# Ooops! We had a fire on Sunday



## indacup (May 10, 2011)

We had a little mishap which I thought I’d share with all of you in an effort to prevent it from happening to you all.

In the past, I would prepare charcoal in the Chimney, and then dump it into my Weber smoker.

This past Sunday, I was doing a lot of smoking and about half way thru, realized I was running low on briquettes, and asked my wife to pick up a bag for me while she was shopping.

She did, but instead of the normal type, she purchased the “easy starting” that do not need lighter fluid, I saw that, but it didn’t faze me since I don’t use fluid anyway.

So, once I used lit the charcoal, I dumped it into the smoker, then wrapped up the remainder of the unused charcoal and placed it in the storage area underneath the grill.

About 40 minutes later, I see a plume of smoke coming from my backyard and the grill was on fire and so was the wall of my garage.

In retrospect, I don’t know if my next response was smart, stupid or just lucky, but knowing that the bar-B-Que was on fire, I opened up the storage area (source of the fire), and knowing the propane tank was now getting burned, I reached in, detached it and tossed it into our swimming pool.

I then proceeded to get the garden hose and put out the fire before the fire department arrived.

What happened was apparently a spark or ember made contact with the bag of easy light charcoal, and since the combustion level is so much less than standard charcoal, it quickly caught on fire, whereas normal charcoal would not have reacted that way.

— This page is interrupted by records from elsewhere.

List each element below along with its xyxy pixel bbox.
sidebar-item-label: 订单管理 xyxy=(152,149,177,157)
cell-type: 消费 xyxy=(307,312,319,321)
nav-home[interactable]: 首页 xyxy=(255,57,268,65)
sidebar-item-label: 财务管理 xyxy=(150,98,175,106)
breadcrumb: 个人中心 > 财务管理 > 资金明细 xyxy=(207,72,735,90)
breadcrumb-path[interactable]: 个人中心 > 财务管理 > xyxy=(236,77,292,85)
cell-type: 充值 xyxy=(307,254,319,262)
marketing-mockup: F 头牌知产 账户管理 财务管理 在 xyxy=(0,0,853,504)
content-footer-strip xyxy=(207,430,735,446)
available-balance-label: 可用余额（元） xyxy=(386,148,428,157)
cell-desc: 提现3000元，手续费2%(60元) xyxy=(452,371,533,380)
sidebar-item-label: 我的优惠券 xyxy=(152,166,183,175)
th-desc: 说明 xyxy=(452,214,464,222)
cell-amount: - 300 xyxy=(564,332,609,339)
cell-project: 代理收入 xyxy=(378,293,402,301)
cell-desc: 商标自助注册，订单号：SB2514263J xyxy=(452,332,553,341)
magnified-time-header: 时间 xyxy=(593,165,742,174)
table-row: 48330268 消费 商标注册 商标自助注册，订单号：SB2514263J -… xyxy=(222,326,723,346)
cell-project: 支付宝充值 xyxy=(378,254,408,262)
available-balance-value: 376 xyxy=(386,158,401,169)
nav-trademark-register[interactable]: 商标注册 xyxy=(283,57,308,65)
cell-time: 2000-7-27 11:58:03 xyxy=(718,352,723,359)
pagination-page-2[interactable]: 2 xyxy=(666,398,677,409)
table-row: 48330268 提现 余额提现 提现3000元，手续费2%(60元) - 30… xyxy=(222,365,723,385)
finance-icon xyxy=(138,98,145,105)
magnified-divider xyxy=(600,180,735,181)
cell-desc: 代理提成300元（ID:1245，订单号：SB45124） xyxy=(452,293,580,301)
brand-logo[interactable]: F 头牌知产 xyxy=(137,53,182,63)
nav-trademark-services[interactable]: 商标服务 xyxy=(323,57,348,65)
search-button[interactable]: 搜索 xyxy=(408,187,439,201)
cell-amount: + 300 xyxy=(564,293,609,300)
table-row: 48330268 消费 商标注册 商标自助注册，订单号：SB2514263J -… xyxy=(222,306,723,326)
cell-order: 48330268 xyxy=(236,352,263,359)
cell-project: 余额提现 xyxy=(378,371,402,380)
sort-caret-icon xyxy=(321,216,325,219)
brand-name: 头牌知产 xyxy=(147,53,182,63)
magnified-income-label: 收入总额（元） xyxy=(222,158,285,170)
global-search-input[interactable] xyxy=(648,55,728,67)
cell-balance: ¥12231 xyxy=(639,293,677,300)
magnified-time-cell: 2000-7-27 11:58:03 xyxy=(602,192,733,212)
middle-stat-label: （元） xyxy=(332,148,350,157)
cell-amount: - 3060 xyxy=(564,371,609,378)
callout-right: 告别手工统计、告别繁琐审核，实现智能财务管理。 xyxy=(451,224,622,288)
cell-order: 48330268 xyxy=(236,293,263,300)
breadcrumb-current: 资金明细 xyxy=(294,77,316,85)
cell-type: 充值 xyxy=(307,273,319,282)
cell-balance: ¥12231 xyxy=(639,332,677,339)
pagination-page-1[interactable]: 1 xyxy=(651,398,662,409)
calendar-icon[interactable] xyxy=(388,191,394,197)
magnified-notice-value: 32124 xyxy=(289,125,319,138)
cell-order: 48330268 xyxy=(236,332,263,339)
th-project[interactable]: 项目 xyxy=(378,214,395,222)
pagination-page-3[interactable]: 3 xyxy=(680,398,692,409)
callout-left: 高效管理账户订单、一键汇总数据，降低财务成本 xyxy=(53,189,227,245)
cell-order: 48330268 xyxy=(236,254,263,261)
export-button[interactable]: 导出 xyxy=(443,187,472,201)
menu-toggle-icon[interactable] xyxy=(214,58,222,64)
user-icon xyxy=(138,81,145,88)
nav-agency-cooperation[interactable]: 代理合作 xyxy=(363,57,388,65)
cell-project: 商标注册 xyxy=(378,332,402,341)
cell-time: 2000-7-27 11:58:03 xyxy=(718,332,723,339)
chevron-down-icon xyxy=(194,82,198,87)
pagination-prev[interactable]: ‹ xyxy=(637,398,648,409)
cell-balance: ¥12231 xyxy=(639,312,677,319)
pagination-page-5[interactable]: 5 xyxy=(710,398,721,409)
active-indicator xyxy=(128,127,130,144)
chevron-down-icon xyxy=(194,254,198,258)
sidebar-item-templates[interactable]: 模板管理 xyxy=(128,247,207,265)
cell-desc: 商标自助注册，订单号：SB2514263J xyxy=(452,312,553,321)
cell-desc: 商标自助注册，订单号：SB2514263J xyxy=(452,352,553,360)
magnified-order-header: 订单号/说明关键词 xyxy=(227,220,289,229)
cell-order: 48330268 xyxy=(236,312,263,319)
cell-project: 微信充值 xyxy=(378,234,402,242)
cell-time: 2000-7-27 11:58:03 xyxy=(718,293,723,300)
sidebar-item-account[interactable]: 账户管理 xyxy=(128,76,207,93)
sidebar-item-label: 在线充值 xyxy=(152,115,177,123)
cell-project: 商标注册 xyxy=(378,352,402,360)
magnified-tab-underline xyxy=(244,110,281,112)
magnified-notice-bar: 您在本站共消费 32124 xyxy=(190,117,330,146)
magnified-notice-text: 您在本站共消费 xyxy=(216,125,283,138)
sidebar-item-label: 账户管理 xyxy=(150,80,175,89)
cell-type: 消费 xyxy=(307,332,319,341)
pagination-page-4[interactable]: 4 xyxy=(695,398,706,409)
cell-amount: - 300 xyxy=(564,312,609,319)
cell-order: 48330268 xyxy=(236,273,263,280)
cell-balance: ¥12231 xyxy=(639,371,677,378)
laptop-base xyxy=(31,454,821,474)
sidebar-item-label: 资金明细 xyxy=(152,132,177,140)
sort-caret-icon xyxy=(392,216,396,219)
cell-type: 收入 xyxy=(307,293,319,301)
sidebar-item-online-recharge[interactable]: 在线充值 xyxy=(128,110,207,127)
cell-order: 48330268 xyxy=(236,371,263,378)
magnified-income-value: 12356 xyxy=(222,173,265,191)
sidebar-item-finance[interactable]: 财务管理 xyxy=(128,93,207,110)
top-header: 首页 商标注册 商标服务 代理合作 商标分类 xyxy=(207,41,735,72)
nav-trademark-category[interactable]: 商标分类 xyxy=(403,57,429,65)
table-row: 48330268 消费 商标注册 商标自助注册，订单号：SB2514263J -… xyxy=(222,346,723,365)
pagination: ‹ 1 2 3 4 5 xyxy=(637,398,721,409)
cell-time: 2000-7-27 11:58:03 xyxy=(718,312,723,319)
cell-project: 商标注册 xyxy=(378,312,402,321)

Just thought I’d share this info to all of you….


----------



## alblancher (May 10, 2011)

So there is a storage area under the Weber where you can store propane tanks and charcoal?  Sounds like an accident waiting to happen.  Glad things got under control without any real problems.  Is the propane tank now a permanent pool floaty?


----------



## biaviian (May 10, 2011)

Great warning to others!  I too had a scare like that where the line coming from the tank was on fire.  I reached in (after debating "do I just run"), pulled it out, and tossed it into the pool as well.  I never want to relive that one as I'm sure you don't either!


----------



## alelover (May 10, 2011)

Glad no one was hurt. Sounds like a hairy situation. Nothing will make you panic like a flaming propane tank. Saw it happen at a party once. Scary shit. I guess your wife will be a little more picky next time she gets you charcoal.


----------



## SmokinAl (May 10, 2011)

Holy Cow! Glad it turned out OK.


----------



## sqwib (May 10, 2011)

[h3]Just glad no one was hurt[/h3][h3] [/h3][h3]I would mod the space under the grill to prevent this from happening again.[/h3][h3] [/h3][h3]I keep a fire extinguisher on my deck with my GOSM BB My grill and chiminea.[/h3][h3]I also keep one with frank and for the outdoor firepit[/h3]


----------



## scarbelly (May 10, 2011)

Great news that everyone is OK - thanks for sharing your experience with us


----------



## jefflisa828 (May 10, 2011)

glad to hear you and your family are ok sounds like a scary situation


----------



## tom37 (May 10, 2011)

One more from here, glad no one was hurt. 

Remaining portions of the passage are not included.